====== DATA

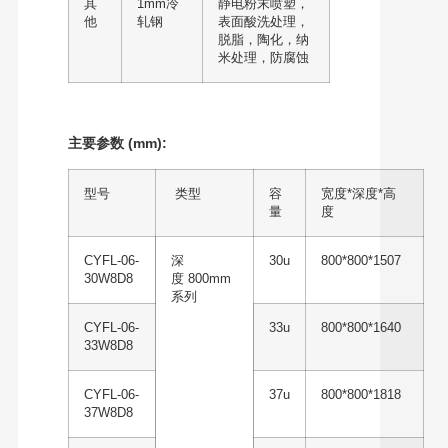
其
1mm冷
静电粉末喷塑，
他
轧钢
表面酸洗处理，
脱脂，陶化，纳
米处理，防腐蚀
主要参数 (mm):
型号
类型
容
宽度*深度*高
量
度
CYFL-06-
深
30u
800*800*1507
30W8D8
度 800mm
系列
CYFL-06-
33u
800*800*1640
33W8D8
CYFL-06-
37u
800*800*1818
37W8D8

============

> [WORK ORDER]: Once the pictures are set aside, transcribe the remaining lines above exactly.

> [EXERCISE ANSWER]:
其
1mm冷
静电粉末喷塑，
他
轧钢
表面酸洗处理，
脱脂，陶化，纳
米处理，防腐蚀
主要参数 (mm):
型号
类型
容
宽度*深度*高
量
度
CYFL-06-
深
30u
800*800*1507
30W8D8
度 800mm
系列
CYFL-06-
33u
800*800*1640
33W8D8
CYFL-06-
37u
800*800*1818
37W8D8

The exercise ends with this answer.